(Stored data entries)
——

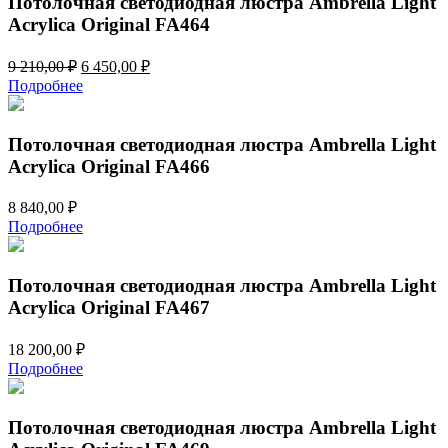
Потолочная светодиодная люстра Ambrella Light
Acrylica Original FA464
Первоначальная
Текущая
9 210,00
₽
6 450,00
₽
цена
цена:
Подробнее
составляла
6
9
450,00 ₽.
210,00 ₽.
Потолочная светодиодная люстра Ambrella Light
Acrylica Original FA466
8 840,00
₽
Подробнее
Потолочная светодиодная люстра Ambrella Light
Acrylica Original FA467
18 200,00
₽
Подробнее
Потолочная светодиодная люстра Ambrella Light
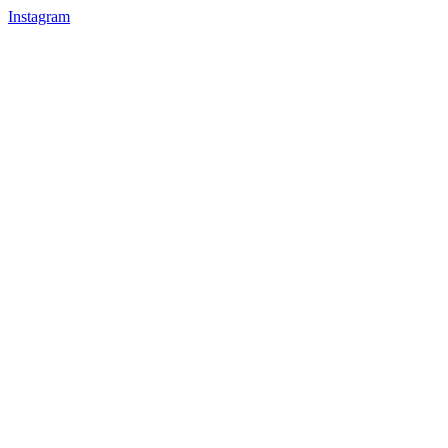
Instagram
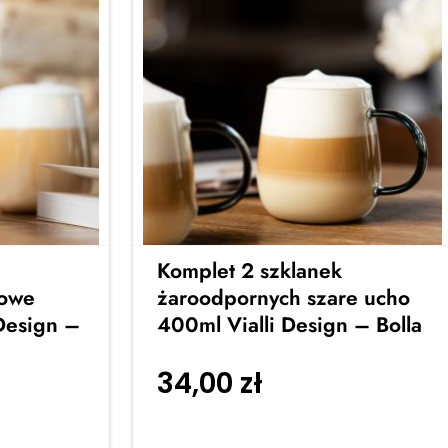
Komplet 2 szklanek
żowe
żaroodpornych szare ucho
Design –
400ml Vialli Design – Bolla
34,00
zł
Dodaj do
do
koszyka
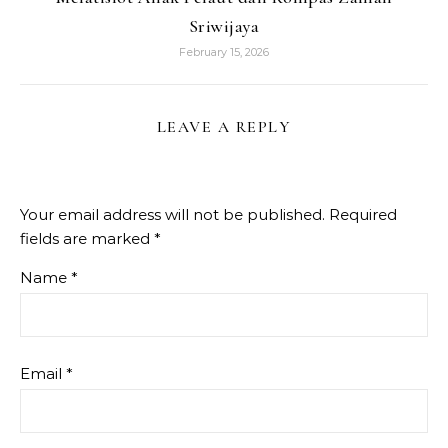
Sriwijaya
February 15, 2026
LEAVE A REPLY
Your email address will not be published.
Required
fields are marked
*
Name
*
Email
*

——

YOUR OBJECTIVE | Copy each entry exactly as written. Pictures do not belong in the copy.

FINISHED TASK |
Потолочная светодиодная люстра Ambrella Light
Acrylica Original FA464
Первоначальная
Текущая
9 210,00
₽
6 450,00
₽
цена
цена:
Подробнее
составляла
6
9
450,00 ₽.
210,00 ₽.
Потолочная светодиодная люстра Ambrella Light
Acrylica Original FA466
8 840,00
₽
Подробнее
Потолочная светодиодная люстра Ambrella Light
Acrylica Original FA467
18 200,00
₽
Подробнее
Потолочная светодиодная люстра Ambrella Light
Instagram
Komplet 2 szklanek
żowe
żaroodpornych szare ucho
Design –
400ml Vialli Design – Bolla
34,00
zł
Dodaj do
do
koszyka
Sriwijaya
February 15, 2026
LEAVE A REPLY
Your email address will not be published.
Required
fields are marked
*
Name
*
Email
*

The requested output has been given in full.